Guatemala was one of the first countries where people were disappeared as a generalized practice of terror against a civilian population. Forced disappearances was widely practiced by the United States-backed military government of Guatemala during the 36-year Guatemalan Civil War.[84] An estimated 40,000 to 50,000 individuals were disappeared by the Guatemalan military and security forces between 1954 and 1996. The tactic of disappearance first saw widespread use in Guatemala during the mid-1960s, as government repression became widespread when the military adopted harsher counterinsurgency measures. The first documented case of forced disappearance by the government in Guatemala occurred in March 1966, when thirty Guatemalan Party of Labour associates were kidnapped, tortured and killed by the security forces; their bodies were put in sacks and dumped at sea from helicopters. This was one of the first major instances of forced disappearance in Latin American history.[85] When law students at the University of San Carlos used legal measures (such as habeas corpus petitions) to require the government to present the detainees at court, some of the students were "disappeared" in turn.[86]

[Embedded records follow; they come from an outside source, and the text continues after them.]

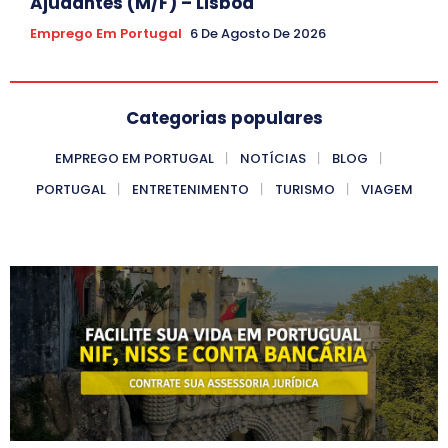
Ajudantes (M/F) – Lisboa
Emprego Em Portugal
6 De Agosto De 2026
Categorias populares
EMPREGO EM PORTUGAL
NOTÍCIAS
BLOG
PORTUGAL
ENTRETENIMENTO
TURISMO
VIAGEM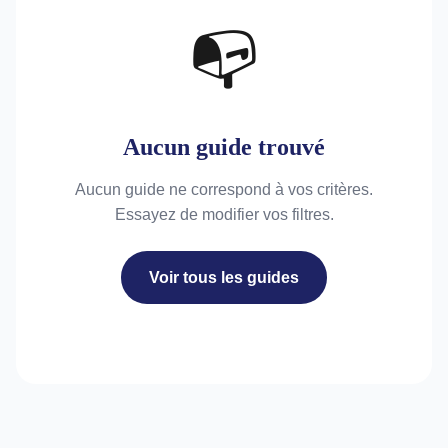
📭
Aucun guide trouvé
Aucun guide ne correspond à vos critères.
Essayez de modifier vos filtres.
Voir tous les guides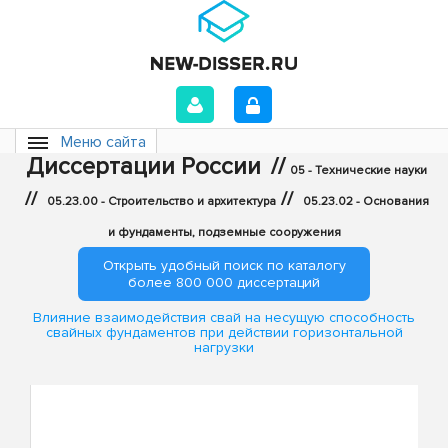
Меню сайта
Диссертации России
//
05 - Технические науки
//
//
05.23.00 - Строительство и архитектура
05.23.02 - Основания
и фундаменты, подземные сооружения
Открыть удобный поиск по каталогу
более 800 000 диссертаций
Влияние взаимодействия свай на несущую способность
свайных фундаментов при действии горизонтальной
нагрузки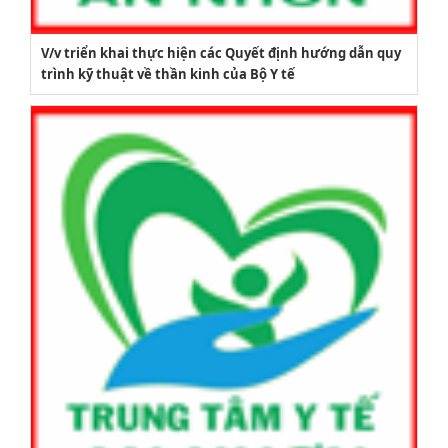
V/v triển khai thực hiện các Quyết định hướng dẫn quy
trình kỹ thuật về thần kinh của Bộ Y tế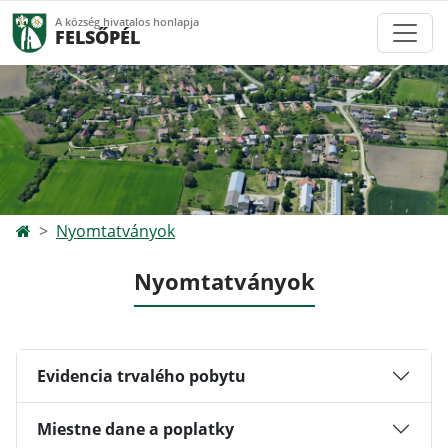
A község hivatalos honlapja
FELSŐPÉL
Nyomtatványok
Nyomtatványok
Evidencia trvalého pobytu
Miestne dane a poplatky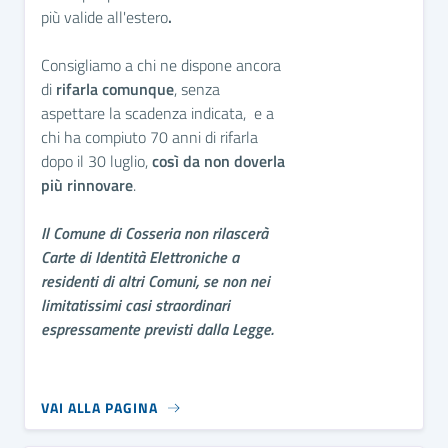
più valide all'estero
.
Consigliamo a chi ne dispone ancora
di
rifarla comunque
, senza
aspettare la scadenza indicata, e a
chi ha compiuto 70 anni di rifarla
dopo il 30 luglio,
così da non doverla
più rinnovare
.
Il Comune di Cosseria non rilascerà
Carte di Identità Elettroniche a
residenti di altri Comuni, se non nei
limitatissimi casi straordinari
espressamente previsti dalla Legge.
VAI ALLA PAGINA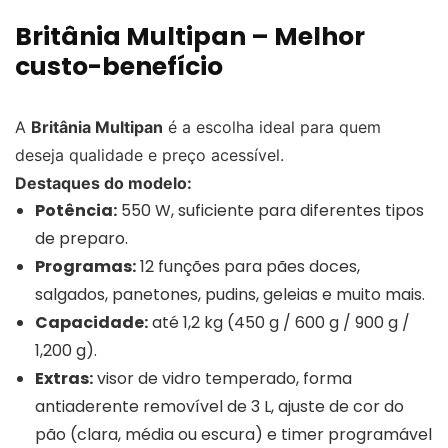
Britânia Multipan – Melhor
custo-benefício
A
Britânia Multipan
é a escolha ideal para quem
deseja qualidade e preço acessível.
Destaques do modelo:
Potência:
550 W, suficiente para diferentes tipos
de preparo.
Programas:
12 funções para pães doces,
salgados, panetones, pudins, geleias e muito mais.
Capacidade:
até 1,2 kg (450 g / 600 g / 900 g /
1,200 g).
Extras:
visor de vidro temperado, forma
antiaderente removível de 3 L, ajuste de cor do
pão (clara, média ou escura) e timer programável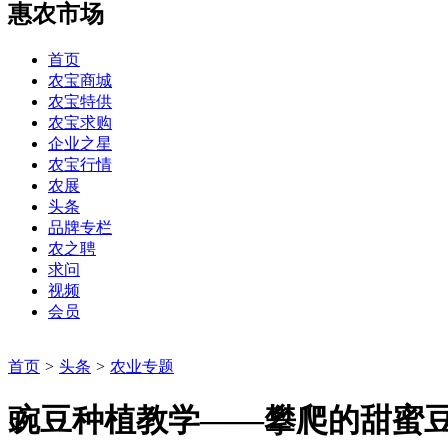
惠农市场
首页
农宝商城
农宝特供
农宝求购
企业之星
农宝行情
农展
头条
品牌专栏
农之聘
求问
视频
会员
首页
>
头条
>
农业专题
豌豆种植教学——攀爬的甜蜜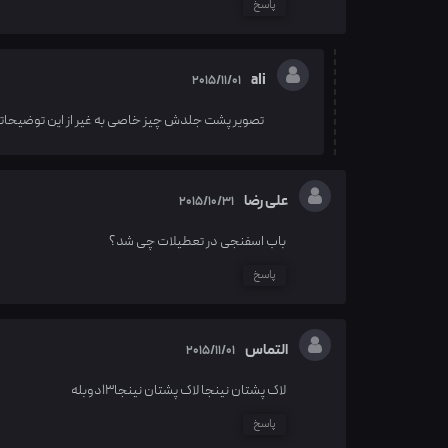
پاسخ
ali
2015/11/01
تصویر پشت جلدش چیز خاصی به غیر از این توضیحاتی
علی رضا
2015/10/31
باب اسفنجی در تعطیلات چی شد؟
پاسخ
التماس
2015/11/01
لاک پشتان نینجا لاک پشتان نینجا13دوبله
پاسخ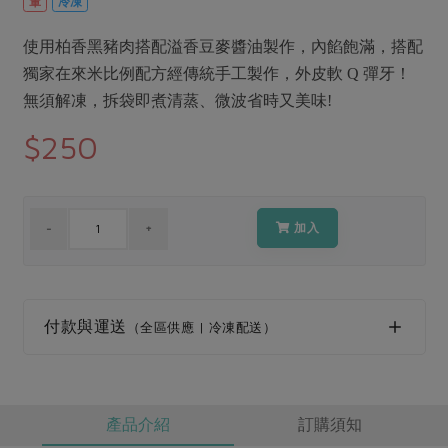
葷
冷凍
媒體報導
最新產品
節慶大餐
下載專區
使用柏香黑豬肉搭配溢香豆麥醬油製作，內餡飽滿，搭配
優惠專區
獨家在來米比例配方經傳統手工製作，外皮軟 Q 彈牙！
高麗菜海鮮煎餅
無須解凍，拆袋即煮清蒸、微波省時又美味!
地區活動
素食專區
$250
社務會議
地區活動
樂齡友善
活動報下載
加入
付款與運送
（全區供應 | 冷凍配送）
產品介紹
訂購須知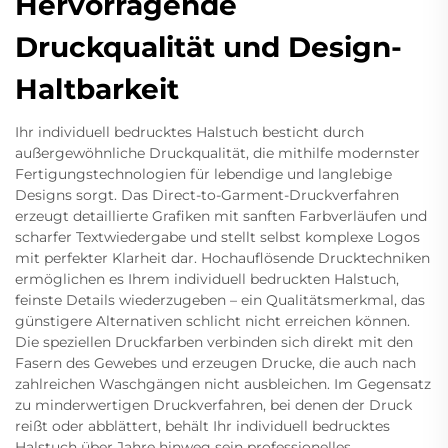
Hervorragende
Druckqualität und Design-
Haltbarkeit
Ihr individuell bedrucktes Halstuch besticht durch
außergewöhnliche Druckqualität, die mithilfe modernster
Fertigungstechnologien für lebendige und langlebige
Designs sorgt. Das Direct-to-Garment-Druckverfahren
erzeugt detaillierte Grafiken mit sanften Farbverläufen und
scharfer Textwiedergabe und stellt selbst komplexe Logos
mit perfekter Klarheit dar. Hochauflösende Drucktechniken
ermöglichen es Ihrem individuell bedruckten Halstuch,
feinste Details wiederzugeben – ein Qualitätsmerkmal, das
günstigere Alternativen schlicht nicht erreichen können.
Die speziellen Druckfarben verbinden sich direkt mit den
Fasern des Gewebes und erzeugen Drucke, die auch nach
zahlreichen Waschgängen nicht ausbleichen. Im Gegensatz
zu minderwertigen Druckverfahren, bei denen der Druck
reißt oder abblättert, behält Ihr individuell bedrucktes
Halstuch über Jahre hinweg sein professionelles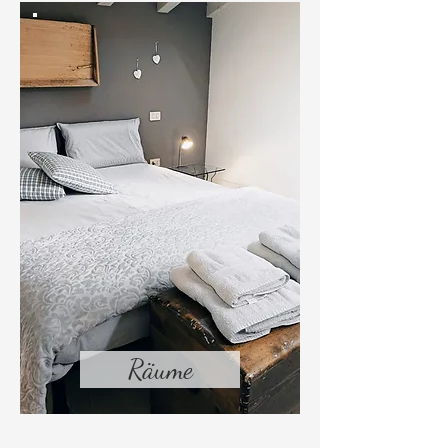
Räume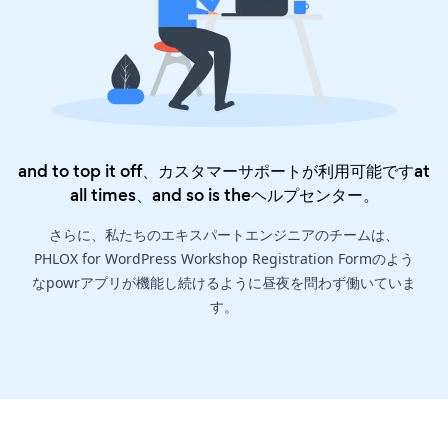
and to top it off、カスタマーサポートが利用可能ですat
all times、and so is the
ヘルプセンター
。
さらに、私たちのエキスパートエンジニアのチームは、
PHLOX for WordPress Workshop Registration Formのよう
なpowrアプリが機能し続けるように昼夜を問わず働いていま
す。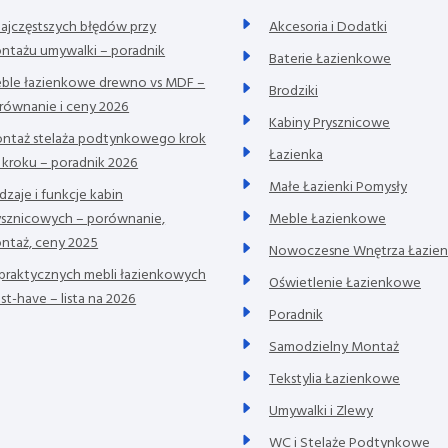
najczęstszych błędów przy
Akcesoria i Dodatki
ntażu umywalki – poradnik
Baterie Łazienkowe
ble łazienkowe drewno vs MDF –
Brodziki
równanie i ceny 2026
Kabiny Prysznicowe
ntaż stelaża podtynkowego krok
Łazienka
 kroku – poradnik 2026
Małe Łazienki Pomysły
dzaje i funkcje kabin
ysznicowych – porównanie,
Meble Łazienkowe
ntaż, ceny 2025
Nowoczesne Wnętrza Łazie
 praktycznych mebli łazienkowych
Oświetlenie Łazienkowe
st-have – lista na 2026
Poradnik
Samodzielny Montaż
Tekstylia Łazienkowe
Umywalki i Zlewy
WC i Stelaże Podtynkowe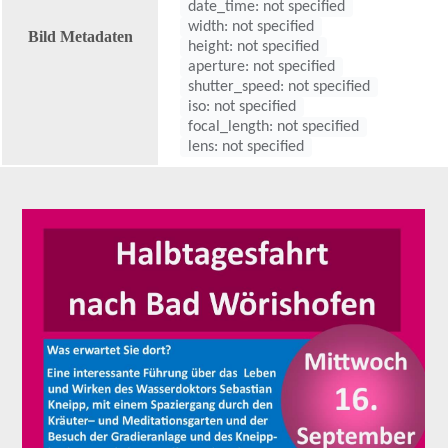
date_time: not specified
width: not specified
Bild Metadaten
height: not specified
aperture: not specified
shutter_speed: not specified
iso: not specified
focal_length: not specified
lens: not specified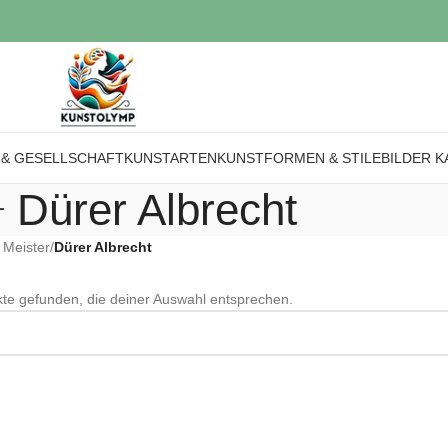
 & GESELLSCHAFT
KUNSTARTEN
KUNSTFORMEN & STILE
BILDER K
Dürer Albrecht
e Meister
/
Dürer Albrecht
te gefunden, die deiner Auswahl entsprechen.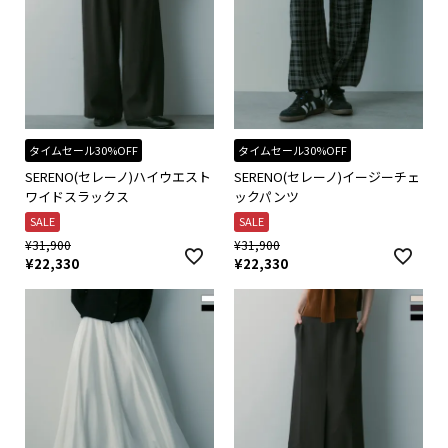
タイムセール30%OFF
タイムセール30%OFF
SERENO(セレーノ)ハイウエスト
SERENO(セレーノ)イージーチェ
ワイドスラックス
ックパンツ
SALE
SALE
¥
31,900
¥
31,900
¥
22,330
¥
22,330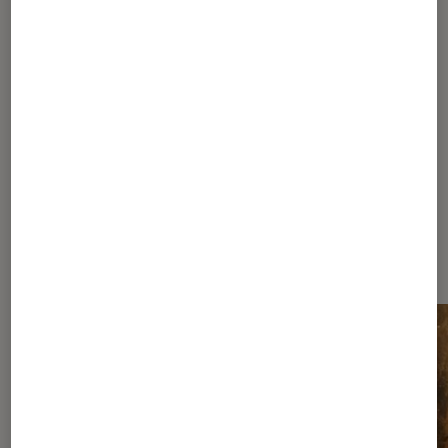
1
...
140
260
...
506
507
508
509
510
...
980
1220
...
1467
Les plus lus dans Nos conseils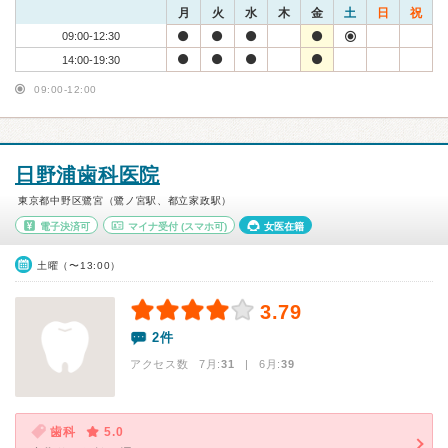
月
火
水
木
金
土
日
祝
09:00-12:30
14:00-19:30
09:00-12:00
日野浦歯科医院
東京都中野区鷺宮（鷺ノ宮駅、都立家政駅）
電子決済可
マイナ受付
(スマホ可)
女医在籍
土曜（〜13:00）
3.79
2件
アクセス数 7月:
31
| 6月:
39
歯科
5.0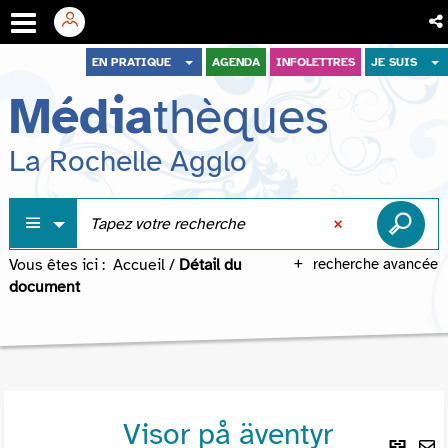
Aller
Aller
Aller
EN PRATIQUE
AGENDA
INFOLETTRES
JE SUIS
au
au
à
Média
thèques
menu
contenu
la
recherche
La Rochelle Agglo
Vous êtes ici :
Accueil
/
Détail du
recherche avancée
document
Visor på äventyr
Lie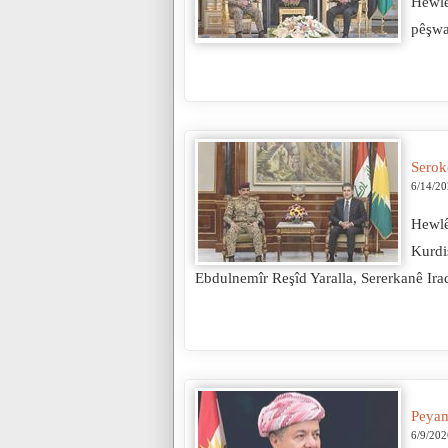
Hewlê
pêşwa
Serok
6/14/2
Hewlê
Kurdi
Ebdulnemîr Reşîd Yaralla, Sererkanê Ira
Peyam
6/9/202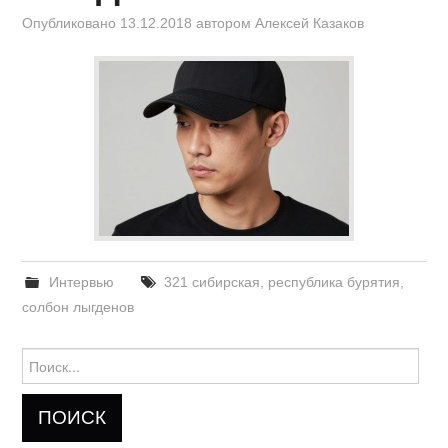
Опубликовано
13.12.2018
автором
Алексей Казаков
Интервью
321 сибирская
,
республика бурятия
,
солбон лыгденов
Найти: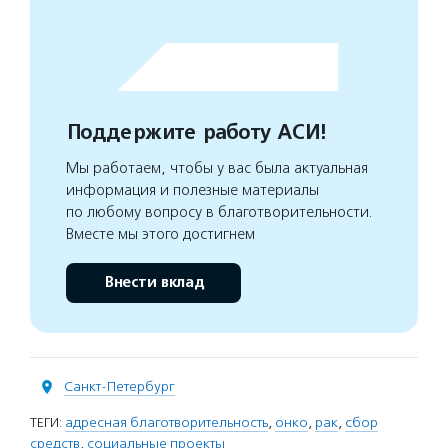
Поддержите работу АСИ!
Мы работаем, чтобы у вас была актуальная
информация и полезные материалы
по любому вопросу в благотворительности.
Вместе мы этого достигнем
Внести вклад
Санкт-Петербург
ТЕГИ:
адресная благотворительность
,
онко
,
рак
,
сбор
средств
,
социальные проекты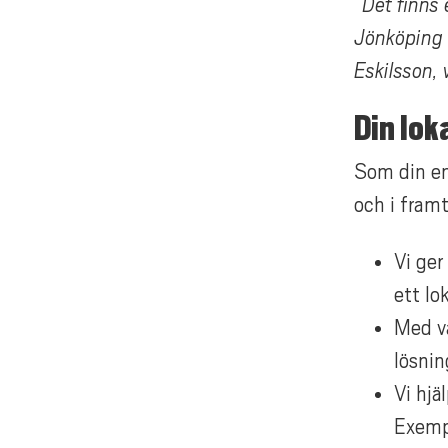
”Det finns
Jönköping h
Eskilsson,
Din lok
Som din ene
och i framt
Vi ger
ett lo
Med vå
lösnin
Vi hjä
Exempe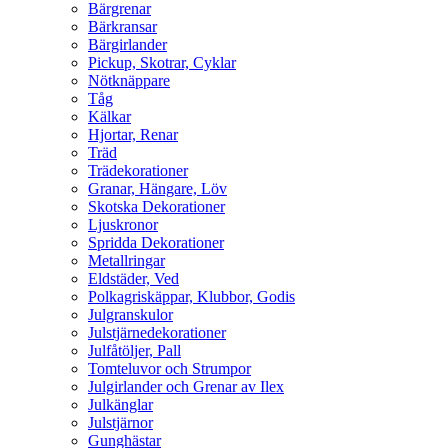
Bärgrenar
Bärkransar
Bärgirlander
Pickup, Skotrar, Cyklar
Nötknäppare
Tåg
Kälkar
Hjortar, Renar
Träd
Trädekorationer
Granar, Hängare, Löv
Skotska Dekorationer
Ljuskronor
Spridda Dekorationer
Metallringar
Eldstäder, Ved
Polkagriskäppar, Klubbor, Godis
Julgranskulor
Julstjärnedekorationer
Julfåtöljer, Pall
Tomteluvor och Strumpor
Julgirlander och Grenar av Ilex
Julkänglar
Julstjärnor
Gunghästar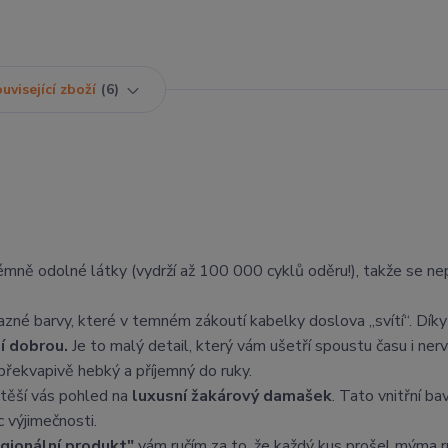
uvisející zboží
6
rémně odolné látky (vydrží až 100 000 cyklů oděru!), takže se ne
azné barvy, které v temném zákoutí kabelky doslova „svítí“. Dík
ní dobrou.
Je to malý detail, který vám ušetří spoustu času i nerv
překvapivě hebký a příjemný do ruky.
těší vás pohled na
luxusní žakárový damašek
. Tato vnitřní ba
 výjimečnosti.
egionální produkt"
vám ručím za to, že každý kus prošel mýma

[https://en.wikipedia.org/wiki/Forced_disappearance]
Soon, of course, it became old hat, in Colombia and during Operation Condor and in Pinochet's Chile, etc. It is precisely because it is old hat that it very probably will never change, but pointing it out and reminding everybody of its existence as a global problem is perhaps a good start.
Frankenstein Day is, of course, a celebration of the birthday of Mary Shelley. There are many lessons to be learned from her book Frankenstein; or, The Modern Prometheus,. With any luck we shall all someday learn them, but I'm personally not banking on it.
Beach Day was created in part to encourage people to clean up beaches in order to protect marine mammals and sea birds. FWIW, it also protects other marine life like sea turtles and fish. Sounds like a good idea to me.
On this day in history:
AD 70 – Titus ended the siege of Jerusalem after destroying Herod's Temple.
1791 – HMS Pandora ran aground on the Great Barrier Reef 8/29 and sank 8/30
1813 – "Red Stick" Creeks stormed fort Mims, AL and killed the militia and colonists
1873 - Julius von Payer and Karl Weyprecht discovered the archipelago of Franz Josef Land in the Arctic Sea.
1909 – Charles Doolittle Walcott discovered fossils in the Burgess Shale
1916 – Ernest Shackleton finished rescuing his men stranded on Elephant Island in Antarctica.
1917 – Vietnamese prison guards at the Thái Nguyên penitentiary mutinied against local French authority.
1918 – Fanni Kaplan shot Vladimir Lenin, leading to the Red Terror.
1963 – The Moscow–Washington hotline went operational
1967 – Thurgood Marshall was confirmed as the first African American Justice of the Supreme Court of the United States.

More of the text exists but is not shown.